The liability of each partner is limited to the capital he/she has contributed. It has all the features of ease and flexibility of a general partnership and provides an improvement in the form of limited liability.

An LLP Agreement must be executed between the partners detailing the name of the LLP, business to be conducted, names and details of each partner along with intimation of who are the designated partners, the profit and loss sharing ratio and retirement and induction process for partners etc.

An LLP must have at least two partners and there is no ceiling on the maximum. One of the partners of the business must be a resident of India. There is no minimum capital required as against the case of Rs.1 lakh required in private limited company and Rs.5 lakhs in case of a public limited company.

In an LLP, “Designated partners” will be selected and as such they will be responsible for the day to day management of the LLP and will be key in monitoring the business and filing annual returns and compliances with various government authorities.

  • Limited Liability secures the personal assets of partners.
  • An LLP is a separate legal entity with right to sue and be sued and own properties in its own name.
  • Limited compliance requirement in comparison with a Private Limited company.
  • Simple and hassle free to set up as well as wind up.
  • No need for compulsory audit unless contributions of LLP exceeds Rs.25 lakhs or the annual turnover of LLP exceeds Rs.40 lakhs.
  • The distribution of dividends or partners does not attract the same higher rate of tax as that of a company.
  • Inability to attract VC funding as the VC’s will have to become partners if they intend to fund the business as all shareholders in an LLP must be partners.
  • Higher penalties for non-compliance- If there is any failure to complete the compliances i.e. File income tax returns, MCA annual return in the Form 8 (Statement of Account and Solvency) and Form 11 (Annual Return) then severe penalty even up to the tune of Rs.5 Lakhs may be levied in a year.
Procedure for LLP registration

An LLP registration process is very similar to that of incorporating a private limited company but with minor differences. The first step is to apply for DSC (Digital Signature Certificate) for designated partners for the purpose of signing the electronic documents while registering online. It is advisable to get a Class 2 or 3 DSC.
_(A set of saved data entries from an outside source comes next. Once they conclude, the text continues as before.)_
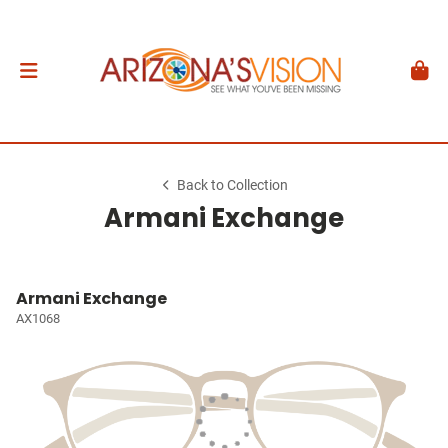
Back to Collection
Armani Exchange
Armani Exchange
AX1068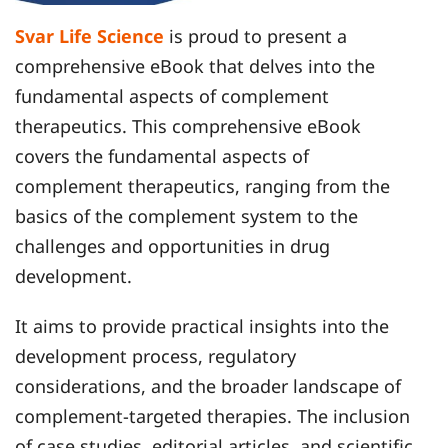
Svar Life Science
is proud to present a
comprehensive eBook that delves into the
fundamental aspects of complement
therapeutics. This comprehensive eBook
covers the fundamental aspects of
complement therapeutics, ranging from the
basics of the complement system to the
challenges and opportunities in drug
development.
It aims to provide practical insights into the
development process, regulatory
considerations, and the broader landscape of
complement-targeted therapies. The inclusion
of case studies, editorial articles, and scientific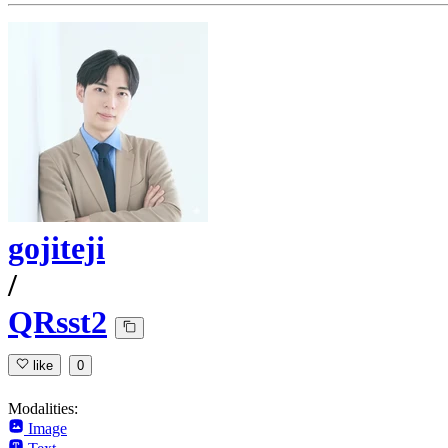
gojiteji
/
QRsst2
like
0
Modalities:
Image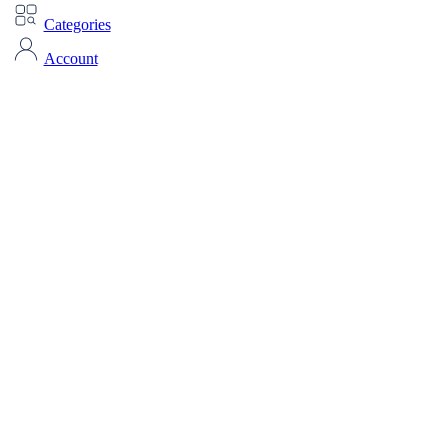
Categories
Account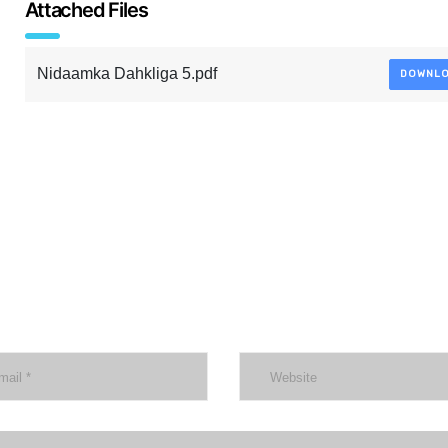
Attached Files
Nidaamka Dahkliga 5.pdf
DOWNL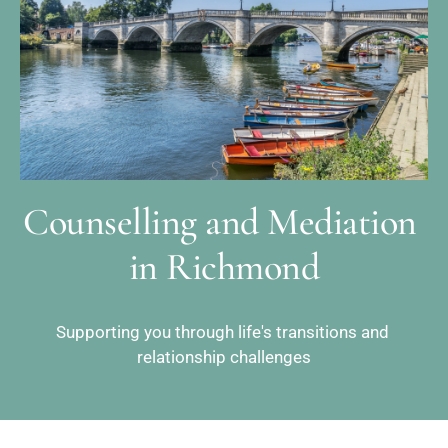
Counselling and Mediation 
in Richmond
Supporting you through life's transitions and 
relationship challenges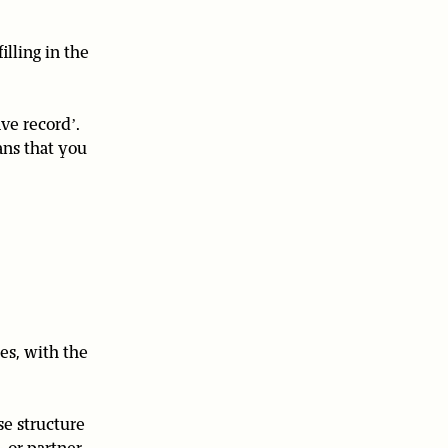
lling in the
ve record’.
ans that you
es, with the
se structure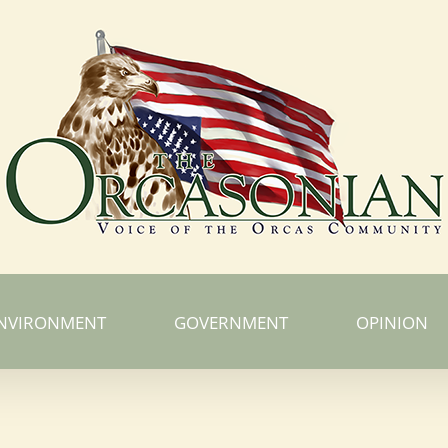
NVIRONMENT
GOVERNMENT
OPINION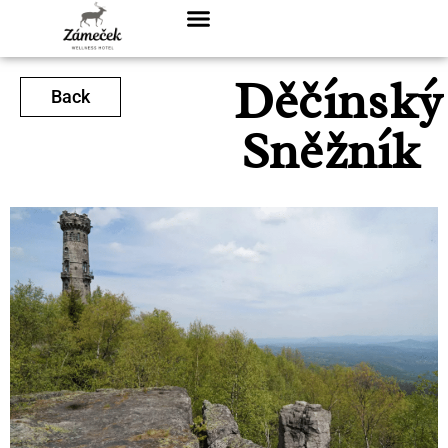
Děčínský
Back
Sněžník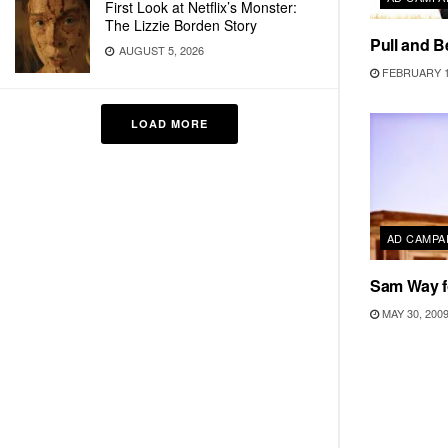
First Look at Netflix’s Monster:
The Lizzie Borden Story
Pull and 
AUGUST 5, 2026
FEBRUARY 1
LOAD MORE
AD CAMPA
Sam Way fo
MAY 30, 200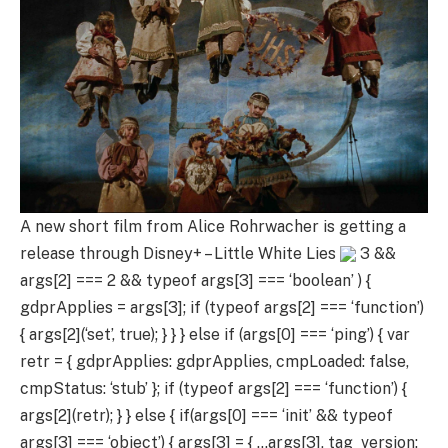
A new short film from Alice Rohrwacher is getting a
release through Disney+ – Little White Lies
3 &&
args[2] === 2 && typeof args[3] === ‘boolean’ ) {
gdprApplies = args[3]; if (typeof args[2] === ‘function’)
{ args[2](‘set’, true); } } } else if (args[0] === ‘ping’) { var
retr = { gdprApplies: gdprApplies, cmpLoaded: false,
cmpStatus: ‘stub’ }; if (typeof args[2] === ‘function’) {
args[2](retr); } } else { if(args[0] === ‘init’ && typeof
args[3] === ‘object’) { args[3] = { …args[3], tag_version: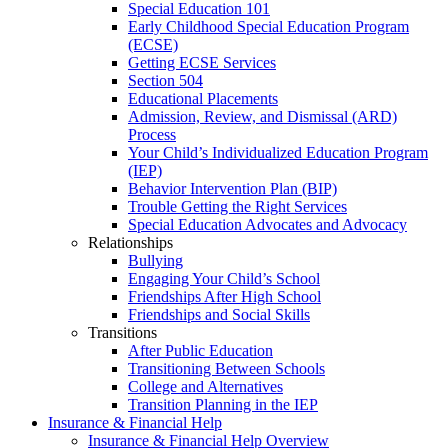
Special Education 101
Early Childhood Special Education Program
(ECSE)
Getting ECSE Services
Section 504
Educational Placements
Admission, Review, and Dismissal (ARD)
Process
Your Child’s Individualized Education Program
(IEP)
Behavior Intervention Plan (BIP)
Trouble Getting the Right Services
Special Education Advocates and Advocacy
Relationships
Bullying
Engaging Your Child’s School
Friendships After High School
Friendships and Social Skills
Transitions
After Public Education
Transitioning Between Schools
College and Alternatives
Transition Planning in the IEP
Insurance & Financial Help
Insurance & Financial Help Overview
The second step is to apply for DIN (Director Identification Number) for the designated partners in Form DIR-3. After that eForm 1 is applied for reservation of name of LLP with the MCA (Ministry of Corporate Affairs). It is advised that you make a preliminary check for availability of the desired name at the dedicated search link on the MCA portal.

The third step is the incorporation of the LLP by submitting eForm 2 with requisite fees. The final step post incorporation is filing the LLP agreement within 30 days from date of incorporation.

Apply for PAN/TAN with the NSDL (National Securities Depository Limited) and with that open bank accounts in your business name and operate your business.